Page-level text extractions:
---
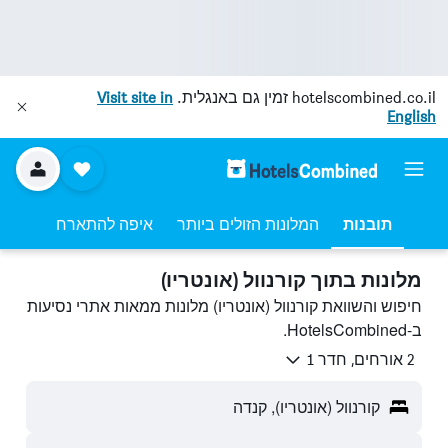
hotelscombined.co.il
זמין גם באנגלית.
Visit site in
English
תובנות
המלונות הזולים ביותר
איפה להתארח
מלונות בתוך קורנוול (אונטריו)
חיפוש והשוואת קורנוול (אונטריו) מלונות ממאות אתרי נסיעות
ב-HotelsCombined.
2 אורחים, חדר 1
קורנוול (אונטריו), קנדה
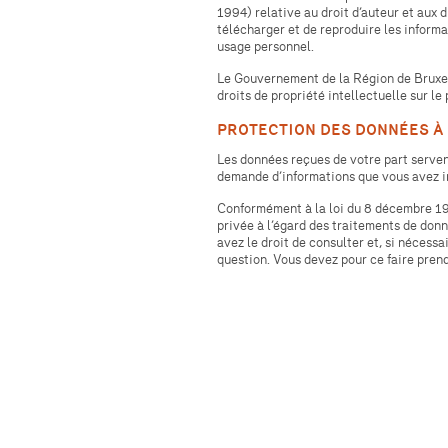
1994) relative au droit d’auteur et aux d
télécharger et de reproduire les informa
usage personnel.
Le Gouvernement de la Région de Bruxel
droits de propriété intellectuelle sur le 
PROTECTION DES DONNÉES À
Les données reçues de votre part serve
demande d’informations que vous avez i
Conformément à la loi du 8 décembre 199
privée à l’égard des traitements de don
avez le droit de consulter et, si nécessai
question. Vous devez pour ce faire pre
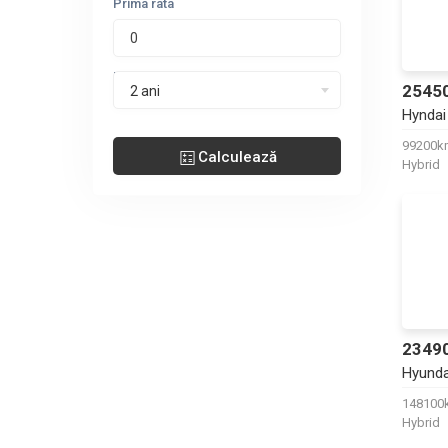
Prima rata
Perioada leasing
2545
2 ani
Hyndai
99200
Calculează
Hybrid
2349
Hyunda
14810
Hybrid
---
Could you retype the records above exactly, omitting the pictures?

▸ Solution:
hotelscombined.co.il
זמין גם באנגלית.
Visit site in
English
תובנות
המלונות הזולים ביותר
איפה להתארח
מלונות בתוך קורנוול (אונטריו)
חיפוש והשוואת קורנוול (אונטריו) מלונות ממאות אתרי נסיעות
ב-HotelsCombined.
2 אורחים, חדר 1
קורנוול (אונטריו), קנדה
1994) relative au droit d’auteur et aux d
télécharger et de reproduire les informa
usage personnel.
Le Gouvernement de la Région de Bruxel
droits de propriété intellectuelle sur le 
PROTECTION DES DONNÉES À
Les données reçues de votre part serve
demande d’informations que vous avez i
Conformément à la loi du 8 décembre 199
privée à l’égard des traitements de don
avez le droit de consulter et, si nécessai
question. Vous devez pour ce faire pre
Prima rata
Perioada leasing
2545
2 ani
Hyndai
99200
Calculează
Hybrid
2349
Hyunda
14810
Hybrid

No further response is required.